Go/Java: 금칙어 검사 함수들 벤치마크 및 향상

컴퓨터/Go language 2024. 5. 2. 00:28

728x90

금지어 리스트를 .txt 에 저장하고 서버 메모리에 로딩했다. (10kb)

금지어를 가장 빠르게 체크하는 방법은 무엇일까 궁금해서 벤치마크를 돌려보았다.

기준: 10KB input string + 500개 금지어 리스트

1. 정규 표현식 사용

성능: 14,260K ns/op
메모리 사용: 4321B/op
할당 횟수: 24 allocs/op

아래처럼 첫 로딩에 regex로 패턴을 모두 컴파일하고, 인풋 string을 확인했다.

생각보다 대용량일 수록 굉장히 느리다.

func CompileBadWordsPattern() error {
	var pattern strings.Builder
	pattern.WriteString(`(`)
	for i, word := range badWordsList {
		if word == "" {
			continue
		}
		pattern.WriteString(regexp.QuoteMeta(word))
		if i < len(badWordsList)-1 {
			pattern.WriteString(`|`)
		}
	}
	pattern.WriteString(`)`)

	var err error
	badWordRegex, err = regexp.Compile(pattern.String())
	return err
}

2. 단순 문자열 검사 (strings.Contains)

성능: 1066K ns/op
메모리 사용: 322B/op
할당 횟수: 2 allocs/op

단순히 모든 금지어들 input에 있나 확인하는 방법이다.

당연히 메모리 사용량과 할당 횟수가 적다.

func CheckForBadWordsWithGo(input string) (bool, error) {
	for _, word := range badWordsList {
		if word == "" {
			continue
		}
		if strings.Contains(input, word) {
			return true, nil
		}
	}
	return false, nil
}

3. 병렬 처리 문자열 검사 (goroutines)

성능: 194,213K ns/op
메모리 사용: 51,573B/op
할당 횟수: 1072 allocs/op

strings.Contains이지만 각 금지어마다 goroutine을 불러서 (스레드 개념) 병렬로 처리해 보았다.

메모리 사용량이 가장 많다. (각각 고루틴이 독립적인 스택 메모리를 사용하기 때문)

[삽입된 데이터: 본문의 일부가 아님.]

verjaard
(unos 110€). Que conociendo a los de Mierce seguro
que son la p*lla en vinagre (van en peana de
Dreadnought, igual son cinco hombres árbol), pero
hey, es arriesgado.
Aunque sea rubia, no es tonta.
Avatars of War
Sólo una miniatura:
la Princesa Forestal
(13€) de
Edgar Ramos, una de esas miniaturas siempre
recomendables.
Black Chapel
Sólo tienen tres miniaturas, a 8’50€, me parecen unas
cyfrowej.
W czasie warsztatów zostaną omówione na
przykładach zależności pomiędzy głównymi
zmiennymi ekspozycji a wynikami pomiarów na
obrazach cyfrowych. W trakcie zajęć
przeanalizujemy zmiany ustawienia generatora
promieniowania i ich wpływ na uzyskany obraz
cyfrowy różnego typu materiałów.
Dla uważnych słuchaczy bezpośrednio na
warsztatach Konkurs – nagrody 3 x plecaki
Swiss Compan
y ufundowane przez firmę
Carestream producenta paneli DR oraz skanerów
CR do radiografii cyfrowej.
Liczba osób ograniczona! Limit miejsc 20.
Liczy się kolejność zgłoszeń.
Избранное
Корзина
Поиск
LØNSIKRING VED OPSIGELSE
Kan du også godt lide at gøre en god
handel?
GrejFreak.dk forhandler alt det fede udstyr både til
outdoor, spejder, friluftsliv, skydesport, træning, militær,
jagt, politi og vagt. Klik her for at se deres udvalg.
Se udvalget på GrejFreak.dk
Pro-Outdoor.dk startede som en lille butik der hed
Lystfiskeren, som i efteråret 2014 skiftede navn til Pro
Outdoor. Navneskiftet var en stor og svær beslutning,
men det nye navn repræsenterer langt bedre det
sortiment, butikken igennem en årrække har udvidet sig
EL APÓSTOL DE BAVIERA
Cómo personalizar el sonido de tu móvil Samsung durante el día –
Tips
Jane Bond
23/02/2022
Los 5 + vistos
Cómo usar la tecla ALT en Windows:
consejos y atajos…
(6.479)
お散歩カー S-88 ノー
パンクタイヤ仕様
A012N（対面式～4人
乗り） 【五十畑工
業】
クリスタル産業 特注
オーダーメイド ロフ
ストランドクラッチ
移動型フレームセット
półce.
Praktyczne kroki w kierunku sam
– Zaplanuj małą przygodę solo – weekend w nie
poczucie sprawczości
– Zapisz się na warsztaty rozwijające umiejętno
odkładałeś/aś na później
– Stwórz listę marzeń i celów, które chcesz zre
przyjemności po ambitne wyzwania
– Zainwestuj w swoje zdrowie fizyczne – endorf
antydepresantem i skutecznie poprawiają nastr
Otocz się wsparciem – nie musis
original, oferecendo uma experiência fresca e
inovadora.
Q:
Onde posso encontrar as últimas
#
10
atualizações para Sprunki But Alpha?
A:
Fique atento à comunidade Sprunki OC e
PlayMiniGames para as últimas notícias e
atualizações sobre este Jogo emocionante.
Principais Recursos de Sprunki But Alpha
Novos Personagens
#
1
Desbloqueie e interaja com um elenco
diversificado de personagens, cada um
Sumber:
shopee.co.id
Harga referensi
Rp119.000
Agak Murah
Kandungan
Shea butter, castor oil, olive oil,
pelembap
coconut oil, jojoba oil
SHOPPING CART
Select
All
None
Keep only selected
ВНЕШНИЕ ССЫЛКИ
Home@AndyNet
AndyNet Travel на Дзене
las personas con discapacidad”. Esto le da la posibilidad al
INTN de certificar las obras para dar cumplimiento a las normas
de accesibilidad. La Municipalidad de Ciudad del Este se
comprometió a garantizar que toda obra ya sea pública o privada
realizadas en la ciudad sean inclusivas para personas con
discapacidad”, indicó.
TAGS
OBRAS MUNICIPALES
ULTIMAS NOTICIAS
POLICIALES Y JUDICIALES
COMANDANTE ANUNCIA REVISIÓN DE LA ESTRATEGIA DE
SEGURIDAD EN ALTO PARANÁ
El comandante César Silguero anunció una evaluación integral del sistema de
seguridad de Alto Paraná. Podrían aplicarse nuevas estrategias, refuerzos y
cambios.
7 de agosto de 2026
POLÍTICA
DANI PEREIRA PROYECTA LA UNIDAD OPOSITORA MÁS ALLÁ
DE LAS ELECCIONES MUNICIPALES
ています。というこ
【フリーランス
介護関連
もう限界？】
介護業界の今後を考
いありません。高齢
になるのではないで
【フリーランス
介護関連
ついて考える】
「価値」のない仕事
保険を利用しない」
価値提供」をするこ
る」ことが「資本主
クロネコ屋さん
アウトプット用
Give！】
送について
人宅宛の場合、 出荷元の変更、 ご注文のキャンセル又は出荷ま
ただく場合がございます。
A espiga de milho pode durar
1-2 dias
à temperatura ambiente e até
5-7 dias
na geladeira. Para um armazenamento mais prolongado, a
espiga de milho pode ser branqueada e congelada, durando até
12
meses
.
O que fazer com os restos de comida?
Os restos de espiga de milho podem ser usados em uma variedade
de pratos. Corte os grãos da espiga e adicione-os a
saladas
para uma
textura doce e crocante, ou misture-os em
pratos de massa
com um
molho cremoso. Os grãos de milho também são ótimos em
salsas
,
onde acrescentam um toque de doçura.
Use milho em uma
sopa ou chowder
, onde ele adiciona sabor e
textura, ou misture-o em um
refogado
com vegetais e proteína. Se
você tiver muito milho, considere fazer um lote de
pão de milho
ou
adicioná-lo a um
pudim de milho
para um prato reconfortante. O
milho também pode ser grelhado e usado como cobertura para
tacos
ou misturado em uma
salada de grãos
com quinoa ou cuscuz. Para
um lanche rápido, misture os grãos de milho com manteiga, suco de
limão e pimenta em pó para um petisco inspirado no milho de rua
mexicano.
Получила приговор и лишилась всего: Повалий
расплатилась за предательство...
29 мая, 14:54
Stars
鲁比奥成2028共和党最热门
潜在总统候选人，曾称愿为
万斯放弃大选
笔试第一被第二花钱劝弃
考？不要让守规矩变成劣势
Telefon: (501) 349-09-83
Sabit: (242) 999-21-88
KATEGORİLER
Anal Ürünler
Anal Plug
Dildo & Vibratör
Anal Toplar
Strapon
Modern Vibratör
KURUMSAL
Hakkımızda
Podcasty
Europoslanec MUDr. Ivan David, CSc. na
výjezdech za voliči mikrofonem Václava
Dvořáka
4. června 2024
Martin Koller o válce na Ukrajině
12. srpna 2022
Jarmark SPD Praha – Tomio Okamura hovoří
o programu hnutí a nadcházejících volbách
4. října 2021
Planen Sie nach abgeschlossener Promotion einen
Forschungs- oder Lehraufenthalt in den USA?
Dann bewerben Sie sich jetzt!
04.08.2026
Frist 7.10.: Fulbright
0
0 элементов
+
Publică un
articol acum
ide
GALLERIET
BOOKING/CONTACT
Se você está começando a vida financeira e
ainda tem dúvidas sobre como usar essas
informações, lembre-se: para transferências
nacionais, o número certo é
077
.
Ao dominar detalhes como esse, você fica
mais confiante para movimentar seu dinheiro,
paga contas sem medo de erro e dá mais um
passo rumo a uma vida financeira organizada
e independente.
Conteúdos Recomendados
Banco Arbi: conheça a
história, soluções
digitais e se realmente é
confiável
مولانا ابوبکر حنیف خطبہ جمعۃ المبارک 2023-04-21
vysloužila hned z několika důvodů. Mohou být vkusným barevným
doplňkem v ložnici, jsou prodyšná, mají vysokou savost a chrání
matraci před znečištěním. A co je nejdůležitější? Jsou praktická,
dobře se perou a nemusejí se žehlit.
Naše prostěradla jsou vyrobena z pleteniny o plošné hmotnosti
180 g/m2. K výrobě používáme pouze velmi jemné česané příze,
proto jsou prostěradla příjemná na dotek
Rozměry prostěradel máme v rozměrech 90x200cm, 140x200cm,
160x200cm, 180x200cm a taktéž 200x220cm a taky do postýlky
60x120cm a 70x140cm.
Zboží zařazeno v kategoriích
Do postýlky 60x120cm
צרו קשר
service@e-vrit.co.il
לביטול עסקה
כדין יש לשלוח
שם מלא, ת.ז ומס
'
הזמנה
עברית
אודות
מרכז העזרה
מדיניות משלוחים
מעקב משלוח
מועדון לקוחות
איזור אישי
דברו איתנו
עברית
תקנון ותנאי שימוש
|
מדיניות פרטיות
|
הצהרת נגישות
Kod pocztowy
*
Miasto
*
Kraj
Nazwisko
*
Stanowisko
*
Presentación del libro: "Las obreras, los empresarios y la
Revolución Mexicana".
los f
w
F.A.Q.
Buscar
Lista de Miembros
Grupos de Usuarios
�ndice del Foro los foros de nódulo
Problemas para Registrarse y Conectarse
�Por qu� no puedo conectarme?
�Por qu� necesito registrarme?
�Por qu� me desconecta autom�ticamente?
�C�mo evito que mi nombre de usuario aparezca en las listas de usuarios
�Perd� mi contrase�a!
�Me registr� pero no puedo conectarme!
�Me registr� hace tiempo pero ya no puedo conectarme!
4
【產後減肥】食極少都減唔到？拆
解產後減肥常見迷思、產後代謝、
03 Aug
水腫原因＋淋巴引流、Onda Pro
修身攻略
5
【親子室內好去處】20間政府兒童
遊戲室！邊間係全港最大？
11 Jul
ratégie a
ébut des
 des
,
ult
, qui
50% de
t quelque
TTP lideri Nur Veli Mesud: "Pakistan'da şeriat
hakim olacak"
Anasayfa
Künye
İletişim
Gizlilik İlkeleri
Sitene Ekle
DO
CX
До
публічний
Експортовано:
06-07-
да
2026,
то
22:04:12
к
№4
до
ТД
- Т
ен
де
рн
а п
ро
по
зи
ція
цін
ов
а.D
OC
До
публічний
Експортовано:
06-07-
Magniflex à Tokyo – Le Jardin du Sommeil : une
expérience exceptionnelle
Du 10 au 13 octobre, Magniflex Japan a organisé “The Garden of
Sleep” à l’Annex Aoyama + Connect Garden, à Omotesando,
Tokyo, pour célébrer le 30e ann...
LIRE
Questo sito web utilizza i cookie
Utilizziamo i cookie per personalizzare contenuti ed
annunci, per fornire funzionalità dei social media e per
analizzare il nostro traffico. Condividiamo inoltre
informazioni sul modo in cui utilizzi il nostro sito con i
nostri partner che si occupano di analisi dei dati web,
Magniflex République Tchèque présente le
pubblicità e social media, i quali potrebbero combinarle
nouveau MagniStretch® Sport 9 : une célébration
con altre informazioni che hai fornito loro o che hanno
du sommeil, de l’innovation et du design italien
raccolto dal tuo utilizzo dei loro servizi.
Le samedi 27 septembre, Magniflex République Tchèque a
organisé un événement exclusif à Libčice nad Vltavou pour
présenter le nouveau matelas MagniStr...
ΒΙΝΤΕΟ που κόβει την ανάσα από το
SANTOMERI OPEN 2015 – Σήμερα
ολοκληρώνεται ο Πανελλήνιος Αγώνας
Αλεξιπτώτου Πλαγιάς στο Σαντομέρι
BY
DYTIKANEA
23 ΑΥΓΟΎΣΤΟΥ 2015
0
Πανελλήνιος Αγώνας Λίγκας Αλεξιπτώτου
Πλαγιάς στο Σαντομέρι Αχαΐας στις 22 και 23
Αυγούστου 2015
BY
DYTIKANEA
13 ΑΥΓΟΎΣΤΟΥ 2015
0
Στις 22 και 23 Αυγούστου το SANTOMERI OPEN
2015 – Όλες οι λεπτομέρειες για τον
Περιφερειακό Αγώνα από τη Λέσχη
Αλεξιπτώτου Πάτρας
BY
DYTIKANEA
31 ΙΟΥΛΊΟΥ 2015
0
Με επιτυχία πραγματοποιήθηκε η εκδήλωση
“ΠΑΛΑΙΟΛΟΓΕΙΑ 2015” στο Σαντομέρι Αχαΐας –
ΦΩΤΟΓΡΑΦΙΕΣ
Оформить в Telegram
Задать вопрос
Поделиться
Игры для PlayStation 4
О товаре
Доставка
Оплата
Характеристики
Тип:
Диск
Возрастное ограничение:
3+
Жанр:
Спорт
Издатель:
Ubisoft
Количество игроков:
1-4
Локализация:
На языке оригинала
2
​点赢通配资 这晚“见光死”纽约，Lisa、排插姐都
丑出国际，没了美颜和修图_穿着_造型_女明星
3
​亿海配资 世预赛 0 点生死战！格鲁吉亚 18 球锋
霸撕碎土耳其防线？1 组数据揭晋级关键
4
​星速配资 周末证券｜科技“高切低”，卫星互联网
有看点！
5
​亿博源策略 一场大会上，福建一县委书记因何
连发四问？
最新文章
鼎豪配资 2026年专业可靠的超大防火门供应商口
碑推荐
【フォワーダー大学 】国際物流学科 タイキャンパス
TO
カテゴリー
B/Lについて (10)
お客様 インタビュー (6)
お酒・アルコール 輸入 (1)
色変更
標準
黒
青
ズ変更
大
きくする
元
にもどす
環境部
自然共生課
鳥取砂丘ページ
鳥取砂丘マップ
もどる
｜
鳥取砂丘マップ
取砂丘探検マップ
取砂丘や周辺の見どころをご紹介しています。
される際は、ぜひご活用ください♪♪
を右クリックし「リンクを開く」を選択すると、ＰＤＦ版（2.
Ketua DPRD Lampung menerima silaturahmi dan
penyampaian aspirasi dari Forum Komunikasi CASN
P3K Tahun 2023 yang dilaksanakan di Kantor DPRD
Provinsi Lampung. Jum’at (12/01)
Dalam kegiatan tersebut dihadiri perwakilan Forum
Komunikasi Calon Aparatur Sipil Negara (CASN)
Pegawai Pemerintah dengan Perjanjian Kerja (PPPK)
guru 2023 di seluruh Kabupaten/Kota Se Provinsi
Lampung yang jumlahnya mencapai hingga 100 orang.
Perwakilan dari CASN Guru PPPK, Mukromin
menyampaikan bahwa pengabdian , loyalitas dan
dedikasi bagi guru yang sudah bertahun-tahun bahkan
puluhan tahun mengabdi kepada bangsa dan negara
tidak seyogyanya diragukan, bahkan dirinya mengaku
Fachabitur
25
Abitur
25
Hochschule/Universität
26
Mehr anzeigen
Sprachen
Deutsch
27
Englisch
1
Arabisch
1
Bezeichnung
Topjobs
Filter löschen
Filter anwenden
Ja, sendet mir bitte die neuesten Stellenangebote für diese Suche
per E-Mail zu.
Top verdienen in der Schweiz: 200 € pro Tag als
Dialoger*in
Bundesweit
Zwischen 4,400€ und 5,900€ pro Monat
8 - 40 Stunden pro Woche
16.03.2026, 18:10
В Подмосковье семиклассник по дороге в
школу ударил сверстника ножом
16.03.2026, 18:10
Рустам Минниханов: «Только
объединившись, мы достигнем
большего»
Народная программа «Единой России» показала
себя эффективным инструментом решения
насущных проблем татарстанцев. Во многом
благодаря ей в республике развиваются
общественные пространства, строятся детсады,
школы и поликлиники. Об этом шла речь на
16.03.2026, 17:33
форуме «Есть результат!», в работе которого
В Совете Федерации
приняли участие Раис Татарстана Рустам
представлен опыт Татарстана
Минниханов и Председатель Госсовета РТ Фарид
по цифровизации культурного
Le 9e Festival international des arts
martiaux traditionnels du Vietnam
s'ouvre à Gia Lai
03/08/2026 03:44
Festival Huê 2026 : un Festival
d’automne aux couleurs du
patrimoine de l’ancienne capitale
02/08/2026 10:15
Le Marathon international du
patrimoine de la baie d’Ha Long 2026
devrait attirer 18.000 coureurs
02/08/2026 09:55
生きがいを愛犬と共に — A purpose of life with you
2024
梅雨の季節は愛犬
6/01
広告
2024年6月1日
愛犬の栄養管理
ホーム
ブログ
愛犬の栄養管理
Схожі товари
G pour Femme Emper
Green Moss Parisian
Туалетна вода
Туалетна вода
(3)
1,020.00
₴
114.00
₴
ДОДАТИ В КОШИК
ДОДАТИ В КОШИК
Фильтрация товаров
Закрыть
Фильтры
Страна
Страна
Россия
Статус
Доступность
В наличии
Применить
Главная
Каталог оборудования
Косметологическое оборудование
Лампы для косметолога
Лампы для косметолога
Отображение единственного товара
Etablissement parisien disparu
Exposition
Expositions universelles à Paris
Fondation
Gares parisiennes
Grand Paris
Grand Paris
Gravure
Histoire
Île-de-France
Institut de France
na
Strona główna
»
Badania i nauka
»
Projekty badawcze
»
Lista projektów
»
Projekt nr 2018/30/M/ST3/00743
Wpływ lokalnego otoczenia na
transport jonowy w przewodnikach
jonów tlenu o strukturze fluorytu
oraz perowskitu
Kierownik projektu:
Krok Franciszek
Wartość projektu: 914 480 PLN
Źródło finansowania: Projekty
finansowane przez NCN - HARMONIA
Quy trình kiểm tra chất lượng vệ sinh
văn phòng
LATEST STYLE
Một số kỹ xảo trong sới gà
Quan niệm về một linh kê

func CheckForBadWordsWithGoRoutine(input string) (bool, error) {
	ctx, cancel := context.WithCancel(context.Background())
	defer cancel()

	resultChan := make(chan bool)
	var wg sync.WaitGroup

	for _, word := range badWordsList {
		wg.Add(1)
		go func(w string) {
			defer wg.Done()
			select {
			case <-ctx.Done():
				return // Early exit on context cancellation.
			default:
				if w == "" {
					return // Skip empty words.
				}
				if strings.Contains(input, w) {
					resultChan <- true
					cancel() // Found a bad word, signal to cancel other goroutines.
				}
			}
		}(word)
	}

	go func() {
		wg.Wait()
		close(resultChan)
	}()

	for result := range resultChan {
		if result {
			return true, nil
		}
	}

	return false, nil
}

위 3가지에 대한 그래프는 다음과 같다.

병렬 처리가 속도는 좋지만 메모리를 많이 잡아먹는다.

그렇다고 단순 문자열 검사 방식을 쓰자니, 메모리도 적게 잡고 속도가 더 빠른 방법을 찾고 싶었다.

4. 아호코라식

다중 문자열 검색 알고리즘이다. (@1975년 논문 링크)

한 번의 스캔으로 입력 문자열에서 여러 패턴을 동시에 찾게 해 줄 수 있다. (문자열 검색, 네트워크 패킷 분석 등....)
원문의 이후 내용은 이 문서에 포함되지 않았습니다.